New Ransomware Uses Sophisticated Evasion Techniques
Cybersecurity firm, Recorded Future, revealed on June 10 that a ransomware attack named “Thanos” has been promoted on a number of darknet hacking forums since February.
According to the report, Recorded Future’s Insikt Group uncovered the new ransomware-as-a-service attack.
“Ransomware-as-a-service” methods consist of allowing external hackers to use the ransomware to attack their targets in exchange for adhering to a revenue-share scheme with the developers by splitting profits of 60% – 70% approximately.
The major feature of Thanos ransomware
Speaking with Cointelegraph, Lindsay Kaye, director of operational outcomes of Insikt Group at Recorded Future, explains further the encryption’s feature used in the ransomware:
“Thanos does not have any particularly sophisticated or novel characteristics that we were able to identify, but the remarkable feature that Insikt Group found and that spurred this research is the malware’s use of the RIPlace technique in its file encryption process. Previously, the RIPlace technique was only observed in the proof of concept published by Nyotron, but the Thanos ransomware demonstrates an example of a threat actor productizing the technique for use in malware.”

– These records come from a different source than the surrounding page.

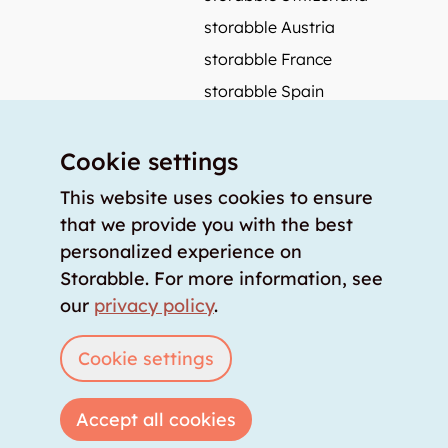
storabble Austria
storabble France
storabble Spain
More from storabble
Cookie settings
FAQ
Press coverage
This website uses cookies to ensure
that we provide you with the best
How to calculate the size of a storage room?
personalized experience on
How much does a storage room cost?
Storabble. For more information, see
For storage providers
our
privacy policy
.
List storage room
Login
Cookie settings
Accept all cookies
Copyright © 2026 storabble
|
privacy policy
|
terms of service
|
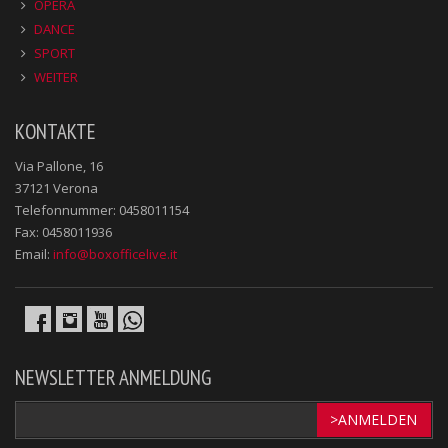
OPERA
DANCE
SPORT
WEITER
KONTAKTE
Via Pallone, 16
37121 Verona
Telefonnummer: 0458011154
Fax: 0458011936
Email:
info@boxofficelive.it
NEWSLETTER ANMELDUNG
>ANMELDEN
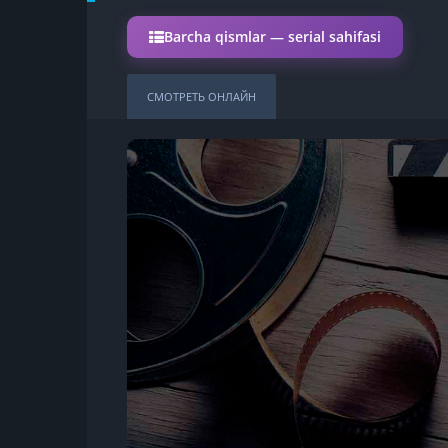
Barcha qismlar — serial sahifasi
СМОТРЕТЬ ОНЛАЙН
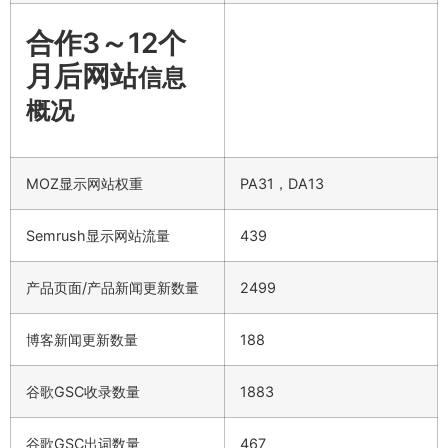
合作3～12个
月后网站
信息
概况
MOZ显示网站权重
PA31，DA13
Semrush显示网站流量
439
产品页面/产品新闻更新数量
2499
博客新闻更新数量
188
谷歌GSC收录数量
1883
谷歌GSC出词数量
467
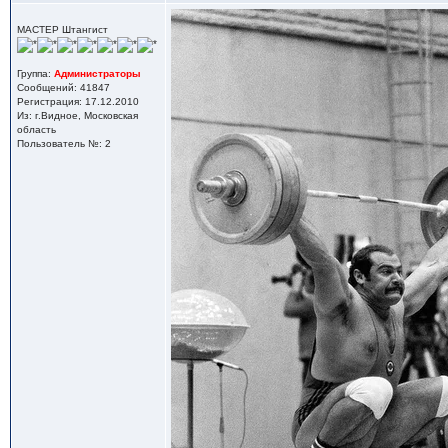
МАСТЕР Штангист
Группа:
Администраторы
Сообщений: 41847
Регистрация: 17.12.2010
Из: г.Видное, Московская
область
Пользователь №: 2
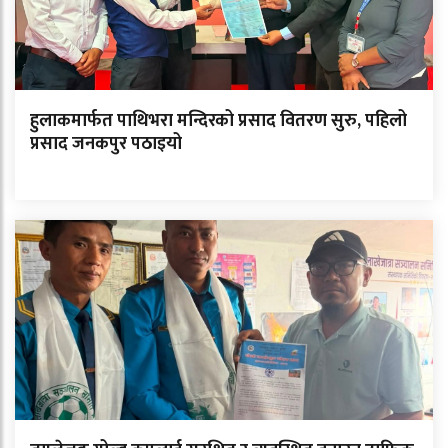
हुलाकमार्फत पाथिभरा मन्दिरको प्रसाद वितरण सुरु, पहिलो
प्रसाद जनकपुर पठाइयो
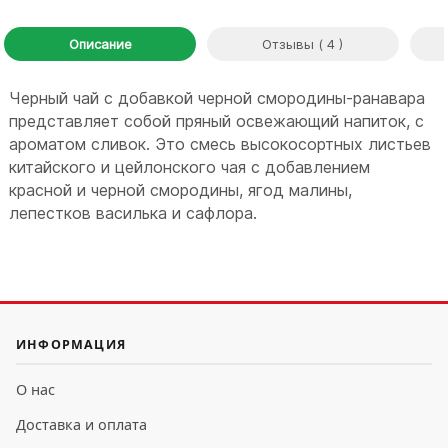
Описание
Отзывы ( 4 )
Черный чай с добавкой черной смородины-ранавара
представляет собой пряный освежающий напиток, с
ароматом сливок. Это смесь высокосортных листьев
китайского и цейлонского чая с добавлением
красной и черной смородины, ягод малины,
лепестков василька и сафлора.
ИНФОРМАЦИЯ
О нас
Доставка и оплата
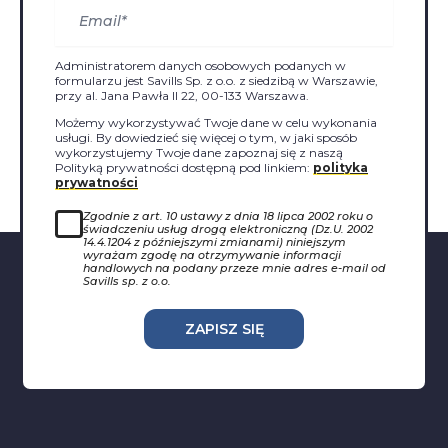
Administratorem danych osobowych podanych w
formularzu jest Savills Sp. z o.o. z siedzibą w Warszawie,
przy al. Jana Pawła II 22, 00-133 Warszawa.
Możemy wykorzystywać Twoje dane w celu wykonania
usługi. By dowiedzieć się więcej o tym, w jaki sposób
wykorzystujemy Twoje dane zapoznaj się z naszą
Polityką prywatności dostępną pod linkiem:
polityka
prywatności
Zgodnie z art. 10 ustawy z dnia 18 lipca 2002 roku o
świadczeniu usług drogą elektroniczną (Dz.U. 2002
14.4.1204 z późniejszymi zmianami) niniejszym
wyrażam zgodę na otrzymywanie informacji
handlowych na podany przeze mnie adres e-mail od
Savills sp. z o.o.
ZAPISZ SIĘ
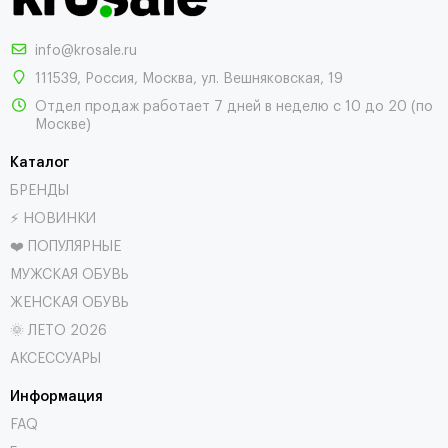
info@krosale.ru
111539
,
Россия
,
Москва
,
ул. Вешняковская, 19
Отдел продаж работает 7 дней в неделю с 10 до 20 (по
Москве)
Каталог
БРЕНДЫ
⚡ НОВИНКИ
❤️ ПОПУЛЯРНЫЕ
МУЖСКАЯ ОБУВЬ
ЖЕНСКАЯ ОБУВЬ
🌞 ЛЕТО 2026
АКСЕССУАРЫ
Информация
FAQ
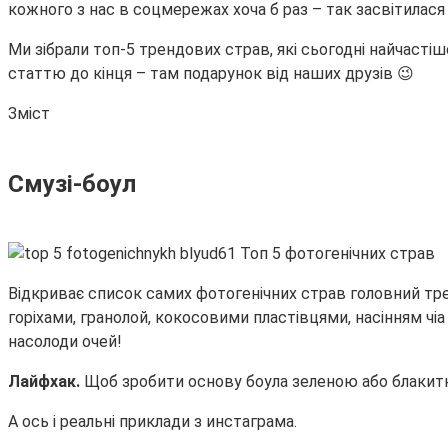
кожного з нас в соцмережах хоча б раз – так засвітилася 
Ми зібрали топ-5 трендових страв, які сьогодні найчастіш
статтю до кінця – там подарунок від наших друзів 😉
Зміст
Смузі-боул
Відкриває список самих фотогенічних страв головний трен
горіхами, гранолой, кокосовими пластівцями, насінням чі
насолоди очей!
Лайфхак.
Щоб зробити основу боула зеленою або блакитно
А ось і реальні приклади з инстаграма.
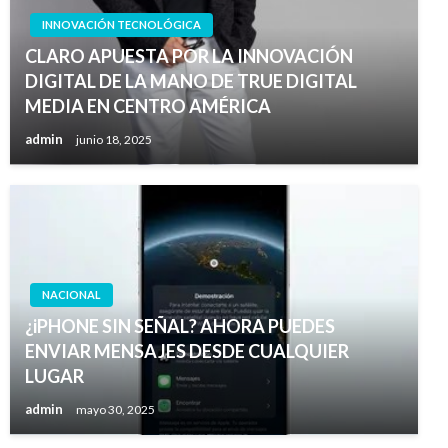
INNOVACIÓN TECNOLÓGICA
CLARO APUESTA POR LA INNOVACIÓN
DIGITAL DE LA MANO DE TRUE DIGITAL
MEDIA EN CENTRO AMÉRICA
admin
junio 18, 2025
NACIONAL
¿iPHONE SIN SEÑAL? AHORA PUEDES
ENVIAR MENSAJES DESDE CUALQUIER
LUGAR
admin
mayo 30, 2025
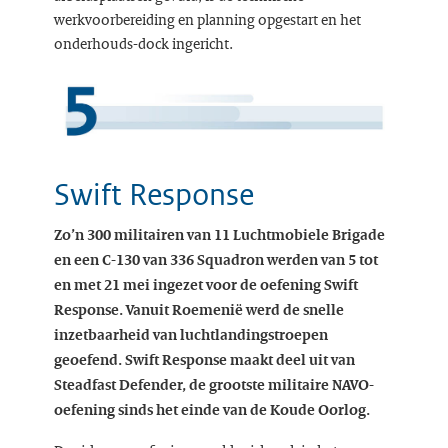
werkvoorbereiding en planning opgestart en het
onderhouds-dock ingericht.
Swift Response
Zo’n 300 militairen van 11 Luchtmobiele Brigade
en een C-130 van 336 Squadron werden van 5 tot
en met 21 mei ingezet voor de oefening Swift
Response. Vanuit Roemenië werd de snelle
inzetbaarheid van luchtlandingstroepen
geoefend. Swift Response maakt deel uit van
Steadfast Defender, de grootste militaire NAVO-
oefening sinds het einde van de Koude Oorlog.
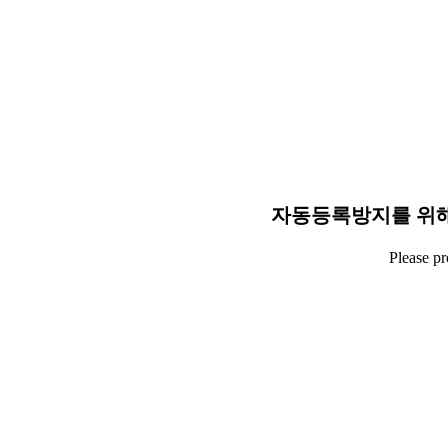
자동등록방지를 위해
Please p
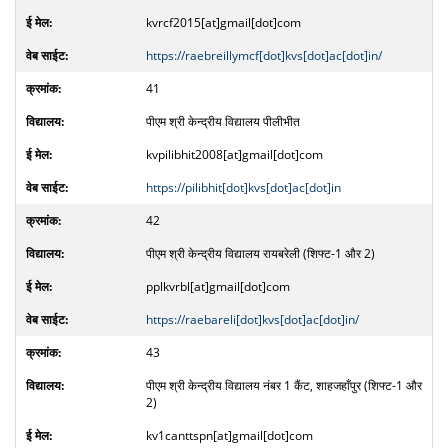
kvrcf2015[at]gmail[dot]com
https://raebreillymcf[dot]kvs[dot]ac[dot]in/
41
पीएम श्री केन्द्रीय विद्यालय पीलीभीत
kvpilibhit2008[at]gmail[dot]com
https://pilibhit[dot]kvs[dot]ac[dot]in
42
पीएम श्री केन्द्रीय विद्यालय रायबरेली (शिफ्ट-1 और 2)
pplkvrbl[at]gmail[dot]com
https://raebareli[dot]kvs[dot]ac[dot]in/
43
पीएम श्री केन्द्रीय विद्यालय नंबर 1 कैंट, शाहजहाँपुर (शिफ्ट-1 और
2)
kv1canttspn[at]gmail[dot]com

The Thanos ransomware builder allows the operator to customize the software’s ransom note. They can modify the text to ask for any cryptocurrency of their choosing, not just Bitcoin (BTC).
Though it is an advertised possibility, Kaye says that so far, they have not observed the use of Monero with the ransomware.

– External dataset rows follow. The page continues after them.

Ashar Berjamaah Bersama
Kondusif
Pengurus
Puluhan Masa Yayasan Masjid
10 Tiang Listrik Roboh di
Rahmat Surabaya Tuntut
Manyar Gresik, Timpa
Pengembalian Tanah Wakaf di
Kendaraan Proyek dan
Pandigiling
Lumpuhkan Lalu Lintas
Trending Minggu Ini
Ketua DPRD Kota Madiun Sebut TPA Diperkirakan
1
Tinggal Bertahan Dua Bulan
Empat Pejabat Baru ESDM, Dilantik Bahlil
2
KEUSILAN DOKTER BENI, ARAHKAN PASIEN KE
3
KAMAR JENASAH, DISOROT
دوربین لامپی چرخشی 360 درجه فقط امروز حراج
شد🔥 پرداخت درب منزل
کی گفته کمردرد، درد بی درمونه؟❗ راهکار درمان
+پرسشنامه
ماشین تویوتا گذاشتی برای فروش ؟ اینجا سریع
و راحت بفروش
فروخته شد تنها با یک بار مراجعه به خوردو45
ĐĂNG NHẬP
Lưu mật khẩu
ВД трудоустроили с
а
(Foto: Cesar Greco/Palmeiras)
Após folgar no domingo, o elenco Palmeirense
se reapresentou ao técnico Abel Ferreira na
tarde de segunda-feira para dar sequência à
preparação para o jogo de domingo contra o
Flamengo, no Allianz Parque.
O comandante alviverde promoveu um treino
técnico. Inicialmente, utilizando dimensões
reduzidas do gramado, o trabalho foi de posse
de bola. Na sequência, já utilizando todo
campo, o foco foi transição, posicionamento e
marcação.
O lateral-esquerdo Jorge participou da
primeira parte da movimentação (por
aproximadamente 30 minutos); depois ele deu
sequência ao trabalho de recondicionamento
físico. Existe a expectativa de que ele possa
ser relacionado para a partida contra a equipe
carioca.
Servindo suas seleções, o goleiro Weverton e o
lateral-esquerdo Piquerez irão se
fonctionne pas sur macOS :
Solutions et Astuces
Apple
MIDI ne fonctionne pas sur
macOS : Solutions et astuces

Encryption’s level of strength
The director of operational outcomes of Insikt Group at Recorded Future advised:
“Ransomware attacks, if successful, can be hugely debilitating to companies. Because Thanos by default uses an AES encryption key that is generated at runtime, without the attacker’s private key, recovery of the files is impossible. That said, to minimize the risk of an attack using Thanos, organizations should continue to employ information security best practices for mitigating the threats posed by ransomware.”
Cointelegraph previously reported that DopplePaymer hackers leaked a number of archive files belonging to NASA through a portal operated by the gang, including HR documents and project plans. These files came from Maryland-based Digital Management Inc, or DMI, which is an IT contractor that works with several companies and government entities.